During my childhood in Dunedin I witnessed similar seasonal patterns in Otago Harbour. In late summer and early autumn there would often be spectacular scenes in the outer harbour when large quantities of krill were pushed in on the tide. With this krill came southern flat-bodied sprats, mackerel, yelloweyed mullet, barracouta and quinnat salmon. Again, by finding the food one could cash in on the top-to-bottom food chain processes going on, easily catching the mullet and barracouta on silver-slice spinners.
But finding the food is not just about finding baitfish. Many of our favourite shore-caught species are bottom grubbers, feeding mainly on shellfish and paddle crabs. On the western coast of the lower North Island the more shellfish you can locate the more likely you are to cash in on the seasonal snapper population. As one moves north of the Kapiti Coast and the population pressures of the Wellington urban area, the beaches become richer in shellfish (tuatua especially) and the chances of catching snapper increase markedly.
But shellfish are not spread uniformly along the beaches, instead tending to occur in patches. Consequently, the best way to locate them is by looking for washed-up shells along the highwater mark. Then, having found the shells, cast out in front of them – there’s every chance you’ll be casting baits in amongst the fish. (Interestingly, it doesn’t seem necessary to ‘match the hatch’; just
presenting an attractive bait in amongst natural shellfish beds is often enough to earn a bite.)
Birds working above baitfish are the classic giveaway of fish presence too, but there are other – sometimes left-field – ways of locating fish.
For example, the deep gravel beaches of the Wairarapa provide prolific surfcasting for red cod in the cooler months. At such times it’s not unusual to see fat fur seals lying on the beach, which slip in now and again for an easy feed. The red cod themselves are usually gorging on the paddle crabs that seem to move inshore in huge numbers to breed over the cold months.

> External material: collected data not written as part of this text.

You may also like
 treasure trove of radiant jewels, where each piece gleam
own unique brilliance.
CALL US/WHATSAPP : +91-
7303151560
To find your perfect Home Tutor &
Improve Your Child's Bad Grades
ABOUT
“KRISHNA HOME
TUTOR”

Further north in favoured rock-fishing locations such as Northland, Coromandel and East Cape, the best fishing is wherever baitfish congregate in numbers, which is often in eddies inside the main headlands. The massive blue maomao schools of East Cape go a long way towards explaining the healthy numbers of marauding kingfish in the area, even if they seem to prefer the taste of kahawai.
Rocks that still hold good numbers of paua, kina and crayfish – generally in more far-flung locations or where conditions are seldom favourable for diving – tend to hold more fish, particularly those dark-red, kelpie snapper that rock-fishers dream about.
It can be very easy to simply build up a catalogue of land-based fishing spots that work for you and not think about why they fish better than other places, or why particular species are present and not others. Once you turn your mind to it, you’ll often find that the answers lie in the food that’s present. (Water temperature is the other key variable.)
Learning these things can take your understanding of how and why these spots work to another level. To illustrate my point, I fish a couple of spots in the Wellington region that look pretty similar from the beach, but produce completely different species. One has a very soft, mud bottom that supports a healthy population of small paddle crabs and juvenile flatfish, and can fish very well for gurnard, moki and spotty sharks. The other drops off quickly into two metres of water and then flattens out for a kilometre or two offshore with a complex system of reefs. In season, yelloweyed mullet come into the shallow, sheltered water in good numbers, followed by seven-gill sharks, which pick them off alongside the plentiful reef species like banded wrasse and spotties. It’s great to know this of course, but since these places take some getting to, it’s even better to know the time of year the food turns up, including whether or not a cold spring might delay its arrival by a week or two.
On the flipside of the coin, the often parlous state of our inshore fishery’s more readily accessible areas tends to reflect a lack of potential food. Take a dive anywhere close to human habitation – again Wellington Harbour is a good example – and the dearth of sea-life can be quite shocking. The crayfish are long gone, but so are the paua – and even mussels and other less-sought-after species can be completely absent. It’s not surprising that these areas don’t hold fish for much of the year. I’m sure Wellington Harbour would be a better year-round fishery if the shellfish stocks were higher. It’s a shame, of course, but if you want to catch more fish, it stands to reason you’ll need to find areas further afield, where the inshore food chain is in better shape.